Ten there is the GFCI circuit breaker that protects you, especially in wet areas in and around the home. This includes bathrooms, kitchens, garages, basements, and outdoors. Because they trip when trouble is sensed, it makes this device a life saver!


Take a look at what can be installed in a circuit breaker panel and how each of these things has a specific role to play. Your electrical panel controls the distribution of electricity throughout your home. There are specific devices that must be used in order for your circuitry to work safely and properly. Knowing what sized breaker to use, what type, and how to control them will get you on your way to understanding electrical circuit breaker panels.
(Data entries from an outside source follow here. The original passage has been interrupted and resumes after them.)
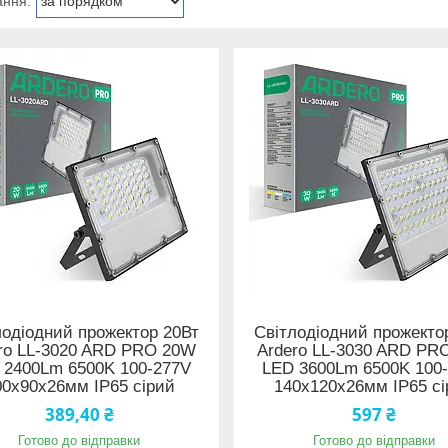
лодіодний прожектор 20Вт
Світлодіодний прожекто
ro LL-3020 ARD PRO 20W
Ardero LL-3030 ARD PR
 2400Lm 6500K 100-277V
LED 3600Lm 6500K 100
00х90х26мм IP65 сірий
140х120х26мм IP65 сі
389,40 ₴
597 ₴
Готово до відправки
Готово до відправки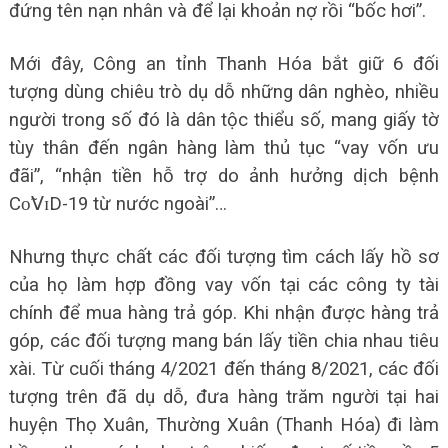
đứng tên nạn nhân và để lại khoản nợ rồi “bốc hơi”.
Mới đây, Công an tỉnh Thanh Hóa bắt giữ 6 đối
tượng dùng chiêu trò dụ dỗ những dân nghèo, nhiều
người trong số đó là dân tộc thiểu số, mang giấy tờ
tùy thân đến ngân hàng làm thủ tục “vay vốn ưu
đãi”, “nhận tiền hỗ trợ do ảnh hưởng dịch bệnh
Сᴏ̃𝖵ɪD-19 từ nước ngoài”…
Nhưng thực chất các đối tượng tìm cách lấy hồ sơ
của họ làm hợp đồng vay vốn tại các công ty tài
chính để mua hàng trả góp. Khi nhận được hàng trả
góp, các đối tượng mang bán lấy tiền chia nhau tiêu
xài. Từ cuối tháng 4/2021 đến tháng 8/2021, các đối
tượng trên đã dụ dỗ, đưa hàng trăm người tại hai
huyện Thọ Xuân, Thường Xuân (Thanh Hóa) đi làm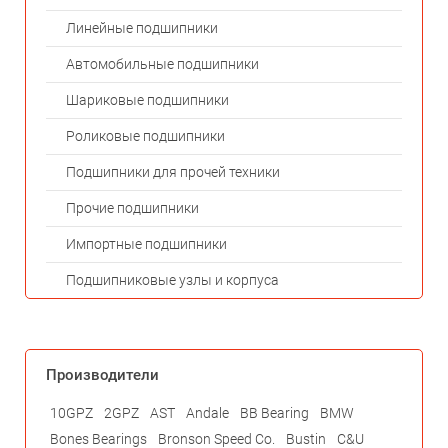
Линейные подшипники
Автомобильные подшипники
Шариковые подшипники
Роликовые подшипники
Подшипники для прочей техники
Прочие подшипники
Импортные подшипники
Подшипниковые узлы и корпуса
Производители
10GPZ
2GPZ
AST
Andale
BB Bearing
BMW
Bones Bearings
Bronson Speed Co.
Bustin
C&U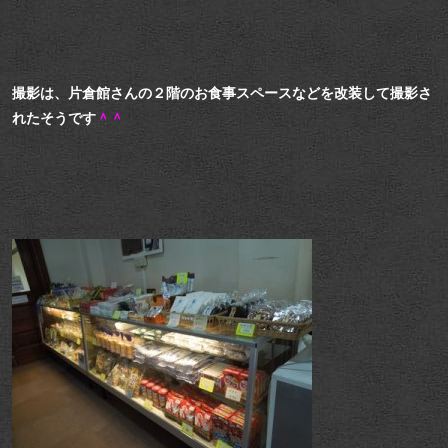
撮影は、片倉館さんの２階のお食事スペースなどを改装して撮影さ
れたそうです
＾＾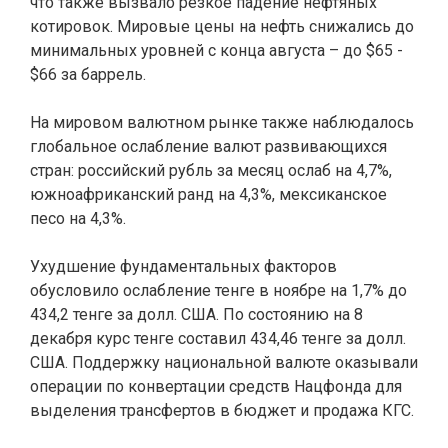
что также вызвало резкое падение нефтяных
котировок. Мировые цены на нефть снижались до
минимальных уровней с конца августа – до $65 -
$66 за баррель.
На мировом валютном рынке также наблюдалось
глобальное ослабление валют развивающихся
стран: российский рубль за месяц ослаб на 4,7%,
южноафриканский ранд на 4,3%, мексиканское
песо на 4,3%.
Ухудшение фундаментальных факторов
обусловило ослабление тенге в ноябре на 1,7% до
434,2 тенге за долл. США. По состоянию на 8
декабря курс тенге составил 434,46 тенге за долл.
США. Поддержку национальной валюте оказывали
операции по конвертации средств Нацфонда для
выделения трансфертов в бюджет и продажа КГС.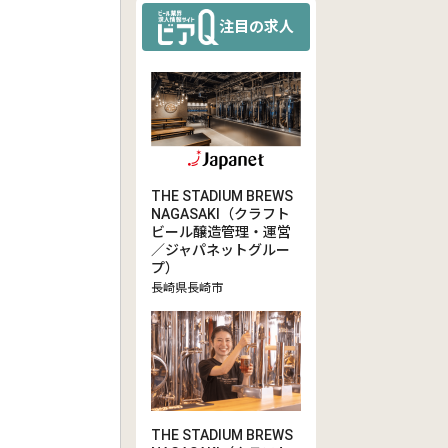
注目の求人
THE STADIUM BREWS
NAGASAKI（クラフト
ビール醸造管理・運営
／ジャパネットグルー
プ）
長崎県長崎市
THE STADIUM BREWS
As far as whether a fuse or circuit breaker is better, each ha its own reason why it is better, but the simple fact of the matter is that either one is equally as effective at protecting the circuit connected to it. Because a circuit breaker can be reset after it trips, unlike a blown fuse, it means not having to replace circuit breakers like you have to with fuses. Once they have blown they are no longer a working item and are discarded. Unless a circuit breaker becomes defective and is unable to reset, you should be able to have circuit trips and be able to reset it many times before it becomes a defective circuit breaker. My choice is the circuit breaker for powering the home.